LE FIGARO. - «Le TDAH (trouble de déficit de l'attention avec ou sans hyperactivité) n'existe pas», écrivez-vous...

Dr Patrick LANDMAN. - Il n'existe pas scientifiquement: rien n'a été découvert, ni en génétique, ni en biochimie, ni en imagerie. Ceux qui prétendent que c'est une maladie neurodéveloppementale prennent leurs hypothèses pour une réalité. Cela part d'un triptyque infernal: on a considéré que des comportements jugés anormaux étaient d'origine psychiatrique, donc venaient du cerveau, donc qu'un déséquilibre chimique devait être corrigé. Le TDAH existe au sens d'une construction sociale: trois types de comportements (hyperactivité, troubles attentionnels et impulsivité) ont été regroupés car ils sont la cible d'une molécule qui marche à court terme.

Le TDAH serait donc né avec la découverte du méthylphénidate, plus connu sous le nom de ritaline?

Le regroupement de ces trois symptômes date de la mise sur le marché de la molécule. Le rôle des amphétamines était connu depuis 1937, mais on a vite arrêté d'en donner aux enfants à cause de leurs effets secondaires. Puis on a découvert cette amphétamine «light», et à l'hyperactivité on a ajouté l'attention pour cibler les filles et l'impulsivité pour cibler les adolescents. Tout cela n'est rien de plus que du psycho-marketing!

Mais les trois symptômes sont pourtant une réalité...

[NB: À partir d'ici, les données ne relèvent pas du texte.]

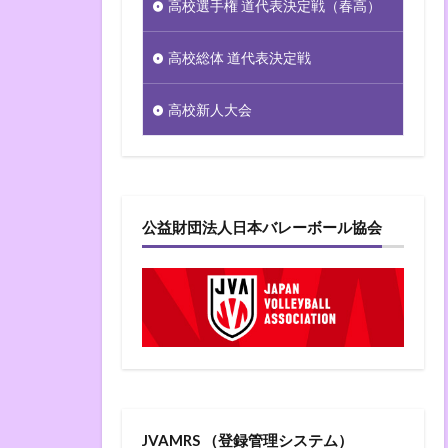
高校選手権 道代表決定戦（春高）
高校総体 道代表決定戦
高校新人大会
公益財団法人日本バレーボール協会
JVAMRS （登録管理システム）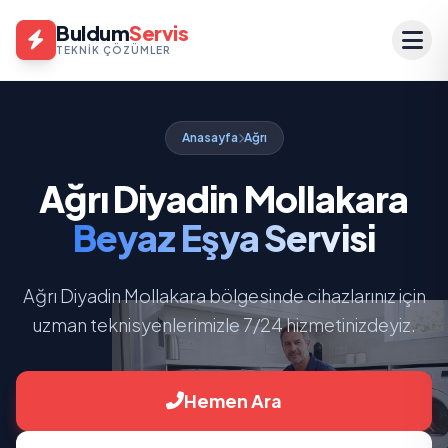
Buldum
Servis
TEKNIK ÇÖZÜMLER
Anasayfa
Ağrı
Ağrı Diyadin Mollakara
Beyaz Eşya Servisi
Ağrı Diyadin Mollakara bölgesinde cihazlarınız için
uzman teknisyenlerimizle 7/24 hizmetinizdeyiz.
Hemen Ara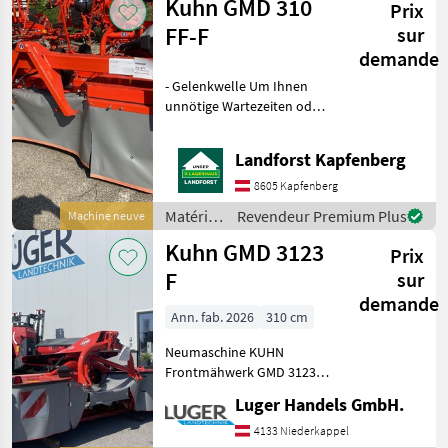
Kuhn GMD 310
Prix
fenaison /
Kuhn
FF-F
sur
demande
- Gelenkwelle Um Ihnen
unnötige Wartezeiten oder
Wegstrecken zu ersparen,
bitten wir Sie um vorherige
Landforst Kapfenberg
Kontaktaufnahme, falls Sie
eine unserer Maschinen
8605 Kapfenberg
besichtigen
Matériels
Revendeur Premium Plus
Machine neuve
de
Kuhn GMD 3123
Prix
fenaison
/ Kuhn
F
sur
demande
Ann. fab. 2026
310 cm
Neumaschine KUHN
Frontmähwerk GMD 3123 F
+ Bj. 2026 + Arbeitsbreite 3,
Luger Handels GmbH.
14 m, Transportbreite 3
Meter + Optidisc Elite
4133 Niederkappel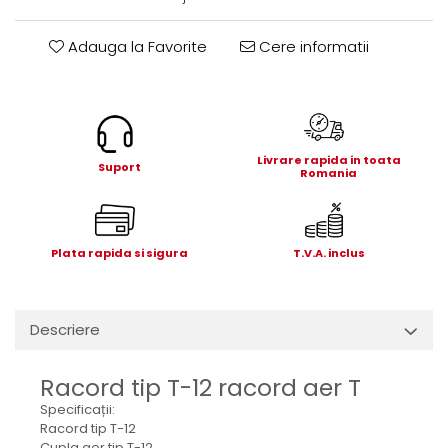
Electrice
Mecanice
Adauga la Favorite
Cere informatii
Hidraulice
Motoare electrice si pompe
hidraulice
Role, bucse si bolturi
Cilindru hidraulic si burduf
Livrare rapida in toata
Suport
Romania
ANTEO
Electrice
Hidraulice
Plata rapida si sigura
T.V.A. inclus
Mecanice
Bolturi, role si bucse
Cilindri si burdufe
Descriere
Pompe si motoare electrice
DAUTEL
Racord tip T-12 racord aer T
Electrice
Specificații:
Racord tip T-12
Hidraulica
Cupla aer tip T-12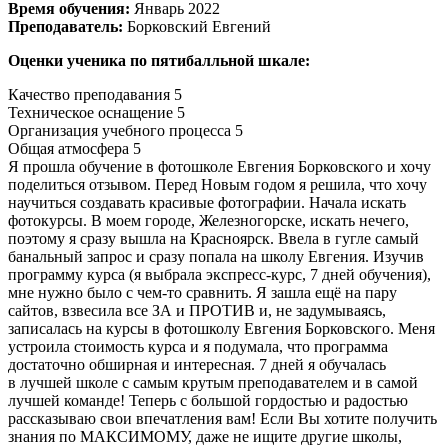
Время обучения:
Январь 2022
Преподаватель:
Борковский Евгений
Оценки ученика по пятибалльной шкале:
Качество преподавания
5
Техническое оснащение
5
Организация учебного процесса
5
Общая атмосфера
5
Я прошла обучение в фотошколе Евгения Борковского и хочу
поделиться отзывом. Перед Новым годом я решила, что хочу
научиться создавать красивые фотографии. Начала искать
фотокурсы. В моем городе, Железногорске, искать нечего,
поэтому я сразу вышла на Красноярск. Ввела в гугле самый
банальный запрос и сразу попала на школу Евгения. Изучив
программу курса (я выбрала экспресс-курс, 7 дней обучения),
мне нужно было с чем-то сравнить. Я зашла ещё на пару
сайтов, взвесила все ЗА и ПРОТИВ и, не задумываясь,
записалась на курсы в фотошколу Евгения Борковского. Меня
устроила стоимость курса и я подумала, что программа
достаточно обширная и интересная. 7 дней я обучалась
в лучшей школе с самым крутым преподавателем и в самой
лучшей команде! Теперь с большой гордостью и радостью
рассказываю свои впечатления вам! Если Вы хотите получить
знания по МАКСИМОМУ, даже не ищите другие школы,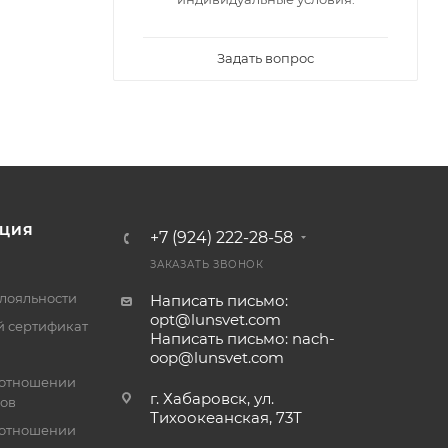
Задать вопрос
ЦИЯ
+7 (924) 222-28-58
ЗАКАЗАТЬ ЗВОНОК
лояльности
Написать письмо:
opt@lunsvet.com
 сертификат
Написать письмо: nach-
oop@lunsvet.com
 отношении
г. Хабаровск, ул.
лов
Тихоокеанская, 73Т
 отношении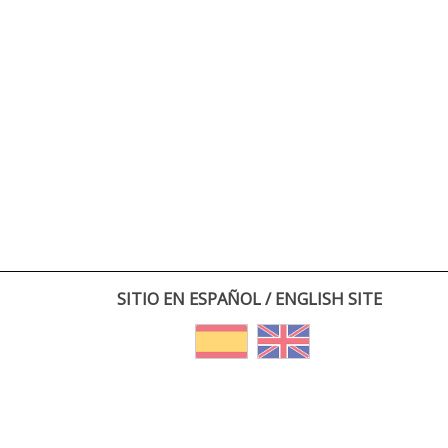
SITIO EN ESPAÑOL / ENGLISH SITE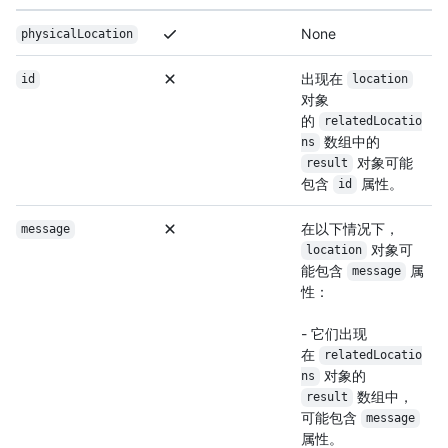
None
physicalLocation
出现在
id
location
对象
的
relatedLocatio
数组中的
ns
对象可能
result
包含
属性。
id
在以下情况下，
message
对象可
location
能包含
属
message
性：
- 它们出现
在
relatedLocatio
对象的
ns
数组中，
result
可能包含
message
属性。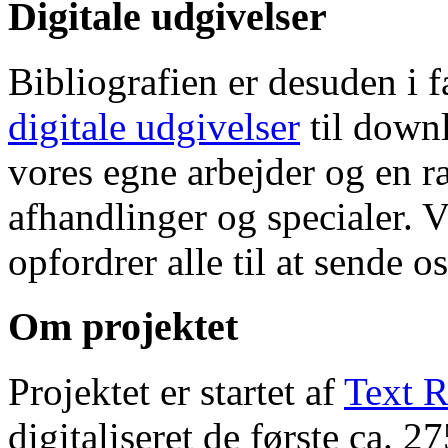
Digitale udgivelser
Bibliografien er desuden i 
digitale udgivelser
til down
vores egne arbejder og en r
afhandlinger og specialer. V
opfordrer alle til at sende o
Om projektet
Projektet er startet af
Text R
digitaliseret de første ca. 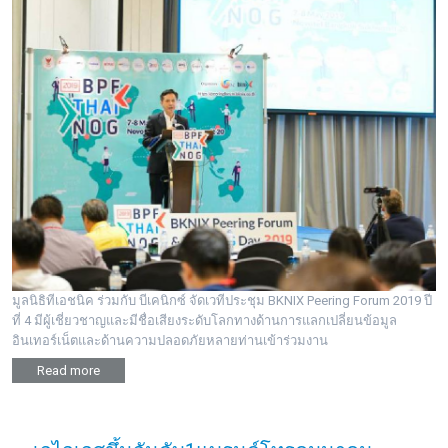
มูลนิธิทีเอชนิค ร่วมกับ บีเคนิกซ์ จัดเวทีประชุม BKNIX Peering Forum 2019 ปี
ที่ 4 มีผู้เชี่ยวชาญและมีชื่อเสียงระดับโลกทางด้านการแลกเปลี่ยนข้อมูล
อินเทอร์เน็ตและด้านความปลอดภัยหลายท่านเข้าร่วมงาน
Read more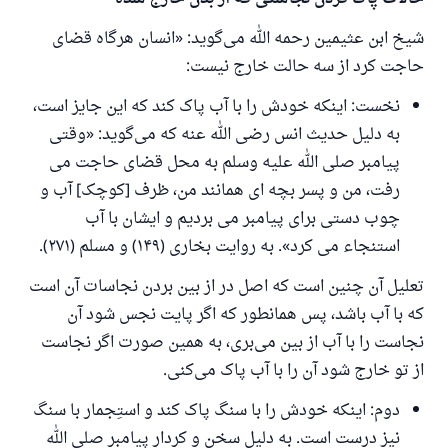
شیخ ابن عثیمین رحمه الله می‌گوید: «انسان هرگاه قضای
حاجت کرد از سه حالت خارج نیست:
نخست: اینکه خودش را با آب پاک کند که این جایز است،
به دلیل حدیث انس رضی الله عنه که می‌گوید: «وقتی
پيامبر صلى الله عليه وسلم به محل قضای حاجت می
رفت، من و پسر بچه ای همانند من، ظرف [کوچک] آب و
چوب دستی برای پیامبر می برديم و ايشان با آب
استنجاء می کرد». به روایت بخاری (۱۴۹) و مسلم (۲۷۱).
تعلیل آن چنین است که اصل در از بین بردن نجاسات آن است
که با آب باشد، پس همانطور که اگر پایت نجس شود آن
نجاست را با آب از بین می‌بری، به همین صورت اگر نجاست
از تو خارج شود آن را با آب پاک می‌کنی.
دوم: اینکه خودش را با سنگ پاک کند و است
جمار با سنگ
نیز درست است. به دلیل سخن و کردار پیامبر صلی الله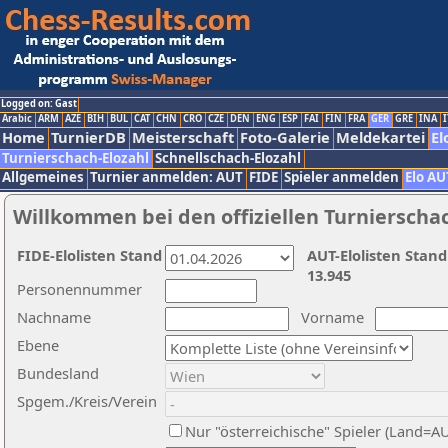
Logged on: Gast
Arabic
ARM
AZE
BIH
BUL
CAT
CHN
CRO
CZE
DEN
ENG
ESP
FAI
FIN
FRA
GER
GRE
INA
I
Home
TurnierDB
Meisterschaft
Foto-Galerie
Meldekartei
El
Turnierschach-Elozahl
Schnellschach-Elozahl
Allgemeines
Turnier anmelden: AUT
FIDE
Spieler anmelden
Elo AU
Willkommen bei den offiziellen Turnierscha
FIDE-Elolisten Stand
AUT-Elolisten Stand
13.945
Personennummer
Nachname
Vorname
Ebene
Bundesland
Spgem./Kreis/Verein
Nur "österreichische" Spieler (Land=A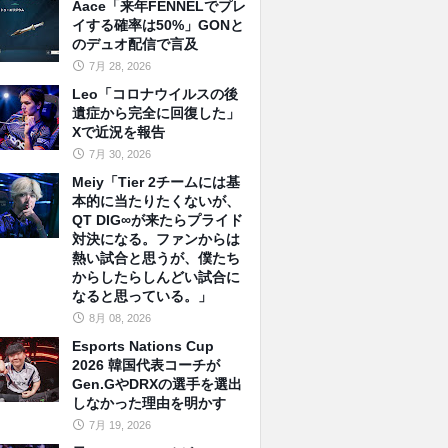
Aace「来年FENNELでプレ
イする確率は50%」GONと
のデュオ配信で言及
7月 28, 2026
Leo「コロナウイルスの後
遺症から完全に回復した」
Xで近況を報告
7月 30, 2026
Meiy「Tier 2チームには基
本的に当たりたくないが、
QT DIG∞が来たらプライド
対決になる。ファンからは
熱い試合と思うが、僕たち
からしたらしんどい試合に
なると思っている。」
8月 08, 2026
Esports Nations Cup
2026 韓国代表コーチが
Gen.GやDRXの選手を選出
しなかった理由を明かす
7月 19, 2026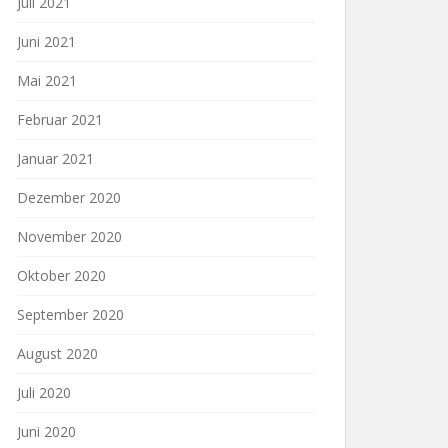
Juli 2021
Juni 2021
Mai 2021
Februar 2021
Januar 2021
Dezember 2020
November 2020
Oktober 2020
September 2020
August 2020
Juli 2020
Juni 2020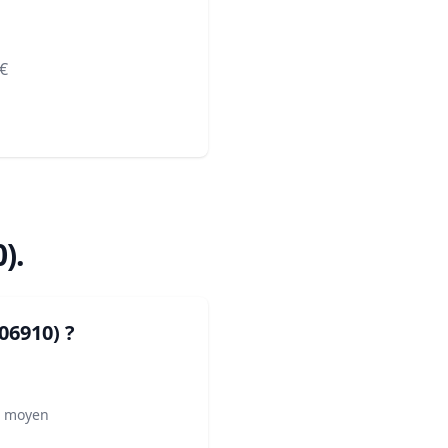
€
0)
.
(06910)
?
² moyen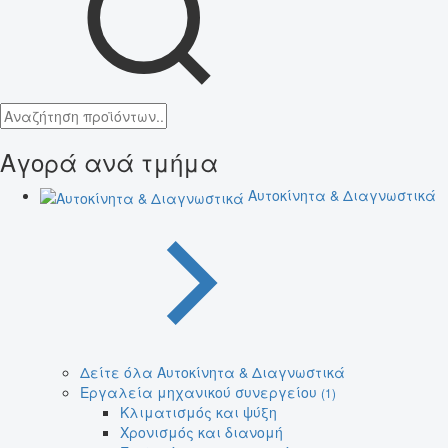
Αγορά ανά τμήμα
Αυτοκίνητα & Διαγνωστικά
Δείτε όλα Αυτοκίνητα & Διαγνωστικά
Εργαλεία μηχανικού συνεργείου
(1)
Κλιματισμός και ψύξη
Χρονισμός και διανομή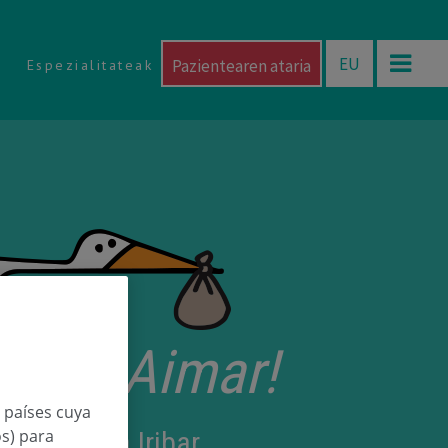
EU
Pazientearen ataria
Espezialitateak
torri Aimar!
n países cuya
 Arantzeta Iribar
os) para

Ils existent et sont parfois liés, mais cela ne fait pas une maladie. On les rencontre chez des gens très divers, des épileptiques, des surdoués, des enfants avec des difficultés sociales... Une étude américaine a montré que l'une des causes des troubles de l'attention est le temps passé devant les écrans ; un enfant peut être étiqueté TDAH alors que des mesures éducatives pourraient suffire.

Quelle doit alors être la place du méthylphénidate?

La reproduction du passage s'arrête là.